Video: Journalists safe after being smuggled out of Homs
TWO journalists who were trapped in Homs for five days after being wounded in a Syrian army bombardment have managed to escape into neighbouring Lebanon, according to the father of one of them.
Paul Conroy, a British photographer working for the Sunday Times, and Edith Bouvier, a French correspondent for Le Figaro, were reported to have travelled safely out of Syria overnight and were in Lebanon on Tuesday morning.
"We've just had word from Beirut," said Mr Conroy's father, Les, on Tuesday morning.
They are understood to have been smuggled out of a besieged enclave of Homs by the Syrian opposition.
However, there were conflicting reports over whether they had been successfully evacuated. Miles Amoore, Sunday Times correspondent in Afghanistan, tweeted that they were still in the Baba Amr area of Homs.
Both journalists suffered leg injuries last Wednesday during a barrage that killed Marie Colvin of the Sunday Times and Remi Ochlik, a French photographer.
On Monday night, an attempt by the Syrian Arab Red Crescent - the local affiliate of the International Committee of the Red Cross (ICRC) - to evacuate Mr Conroy and Miss Bouvier from the Baba Amr area of Homs came to nothing. They are understood to have been reluctant to leave with the Red Crescent.

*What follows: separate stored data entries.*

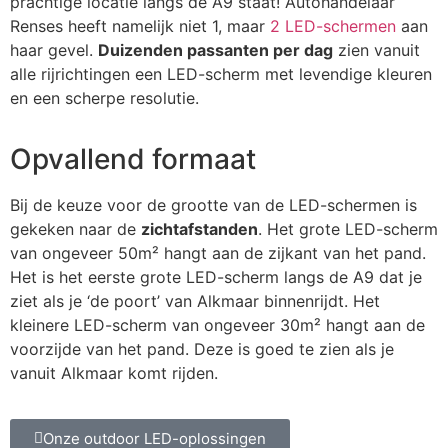
prachtige locatie langs de A9 staat! Autohandelaar
Renses heeft namelijk niet 1, maar
2 LED-schermen
aan
haar gevel.
Duizenden passanten per dag
zien vanuit
alle rijrichtingen een LED-scherm met levendige kleuren
en een scherpe resolutie.
Opvallend formaat
Bij de keuze voor de grootte van de LED-schermen is
gekeken naar de
zichtafstanden
.
Het grote LED-scherm
van ongeveer 50m² hangt aan de zijkant van het pand.
Het is het eerste grote LED-scherm langs de A9 dat je
ziet als je ‘de poort’ van Alkmaar binnenrijdt. Het
kleinere LED-scherm van ongeveer 30m² hangt aan de
voorzijde van het pand. Deze is goed te zien als je
vanuit Alkmaar komt rijden.
Onze outdoor LED-oplossingen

An ICRC spokesman said the removal of the journalists from Syria “definitely” had nothing to do with them.
The second bid to evacuate Conroy and Bouvier, from a besieged area of the city of Homs failed on Monday night when ambulances from the Syrian Arab Red Crescent left without them.
Both were both wounded last Wednesday during the same bombardment that killed Marie Colvin of the Sunday Times and Remi Ochlik, a French photographer. Recovering the two corpses had also been the aim of the operation.
Last Friday, three ambulances from the Syrian Arab Red Crescent reached Baba Amr by agreement with the regime and brought seven wounded civilians out of the area.
On that occasion, the ICRC said that Mr Conroy and Miss Bouvier had “refused to be evacuated” by the Syrian Arab Red Crescent when the group “offered to take them out”.
The journalists, both of whom have suffered leg injuries, might have been worried about the impartiality of this organisation’s local volunteers. Opponents of President Bashar al-Assad believe the Syrian Arab Red Crescent is under the influence of the regime.
Between 20,000 and 30,000 people live in this district which has now been under bombardment for 24 consecutive days. Many of the wounded are being treated in makeshift clinics often located in mosques or private houses.
Injured people are often afraid to seek treatment from state hospitals or any organisation linked to the government because they fear the security forces will arrest any patient suspected of opposing the regime.